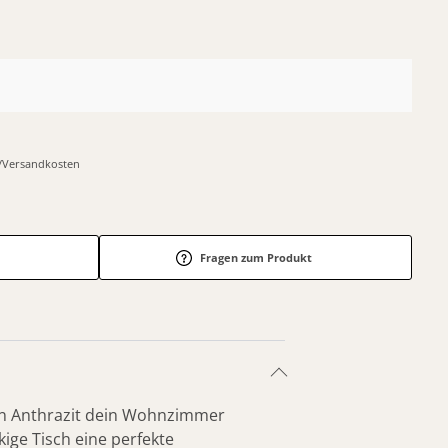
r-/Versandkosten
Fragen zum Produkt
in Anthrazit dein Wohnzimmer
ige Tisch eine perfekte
____
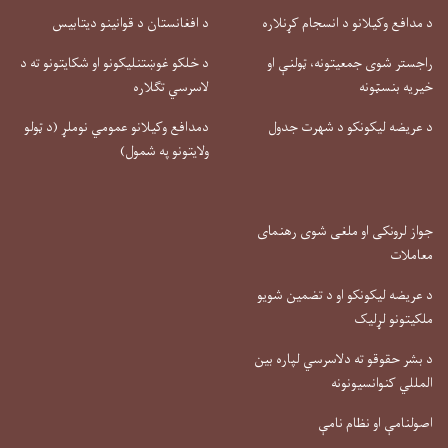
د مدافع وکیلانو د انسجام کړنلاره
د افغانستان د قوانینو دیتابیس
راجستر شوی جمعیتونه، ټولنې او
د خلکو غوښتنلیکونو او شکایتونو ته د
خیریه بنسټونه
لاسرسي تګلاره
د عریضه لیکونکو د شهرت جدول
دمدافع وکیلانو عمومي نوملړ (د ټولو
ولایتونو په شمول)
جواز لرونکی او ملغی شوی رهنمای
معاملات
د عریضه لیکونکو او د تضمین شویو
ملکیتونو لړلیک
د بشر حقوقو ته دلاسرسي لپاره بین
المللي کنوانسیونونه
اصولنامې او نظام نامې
____
▶ [WHAT IS REQUIRED] Given the data above, transcribe exactly the lines from the one containing "د افغانستان د قوانینو دیتابیس" down to the one containing "اصولنامې او نظام نامې", and no others.

▶ [RESPONSE FOR THIS EXERCISE]
د افغانستان د قوانینو دیتابیس
راجستر شوی جمعیتونه، ټولنې او
د خلکو غوښتنلیکونو او شکایتونو ته د
خیریه بنسټونه
لاسرسي تګلاره
د عریضه لیکونکو د شهرت جدول
دمدافع وکیلانو عمومي نوملړ (د ټولو
ولایتونو په شمول)
جواز لرونکی او ملغی شوی رهنمای
معاملات
د عریضه لیکونکو او د تضمین شویو
ملکیتونو لړلیک
د بشر حقوقو ته دلاسرسي لپاره بین
المللي کنوانسیونونه
اصولنامې او نظام نامې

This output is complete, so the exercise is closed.